Daniel did not toe the line by not praying for 30 days, nor did he play it safe by closing his doors and windows and drawing the shades. He openly acknowledged his faith in God and the more people that knew, the better. The history of the church is full of such examples of men and women who have refused to compromise or conceal their faith, even under the threat of torture or death. We honor them as martyrs of the faith.

5. Are there times where a better strategy might be to close the windows, draw the curtains, and pray to God in secret? (John 3:2)

John 3:2 - There was a man named Nicodemus who was a Pharisee and a Jewish leader. 2 One night he went to Jesus and said, “Sir, we know that God has sent you to teach us. You could not work these miracles, unless God were with you.”

We like to think that proclaiming support for God publically and openly is always the best thing to do, but in fact Nicodemus came to Jesus at night. In Russia under communist rule and in China following the Cultural Revolution the church survived and grew by means of worship and prayer behind closed doors. At the time and in retrospect, this seems to have been the best thing to do and certainly reflects the faith, courage and deep devotion of Christian believers.

In the case of Daniel, hiding would have been futile because the conspirators would have caught him at something else during the month. Also, hiding would have demonstrated that he was afraid of the other government officials, which he was certainly not.

6. By continuing to pray openly three times a day, both believers and unbelievers witnessed Daniel’s consistency. From observing you, what can unbelievers determine about your life?
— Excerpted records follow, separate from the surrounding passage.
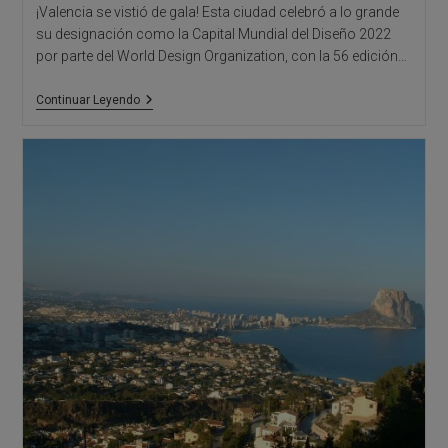
¡Valencia se vistió de gala! Esta ciudad celebró a lo grande
su designación como la Capital Mundial del Diseño 2022
por parte del World Design Organization, con la 56 edición…
Resumen
Continuar Leyendo
De
Feria
Hábitat
Valencia
19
7. If someone who knew my innermost thoughts were to rate my ethics, I would score:
At work   0     1     2     3     4     5     6     7     8     9     10  
At home   0     1     2     3     4     5     6     7     8     9     10  
With outsiders   0     1     2     3     4     5     6     7     8     9     10  

8. When the king discovered the implications of his decree, he felt: (anger toward his advisors, stupid, despair, frustration, trapped, repentant)? In his position what would you have done?

The king probably experienced many mixed feelings. He could, of course, pardoned Daniel (as governors and presidents do today) but apparently felt it was more important to keep the respect of his other advisors. Verse 16 suggests that he may have had some limited faith in the Lord God but he obviously felt that pleasing his own advisors was more important.

9. What saved Daniel (his faith, his innocence, God’s faithfulness, sleeping lions, the king’s prayers)? Think about this before answering.

10. Because of the Persian custom of vindication (an eye for an eye), Daniel’s accusers received the same punishment that they demanded that Daniel receive. Is this supported anyplace in the Bible? (Deut 19:21, Isaiah 3:11, Jeremiah 21:14) What do you think about punishing (innocent?) family members of the accusers?

Remember, we’re in the Old Testament here and much harsher punishments prevail than after Jesus died on the cross to take away our sins. An eye for and eye was still generally the basis of the Jewish law as set down in Leviticus, Numbers, and Deuteronomy.

11. In your own life, have you ever experienced God in the midst of a “lion’s den” (of skeptics, critics, persecutors, etc.)? Has you lifeline ever been only God and God alone?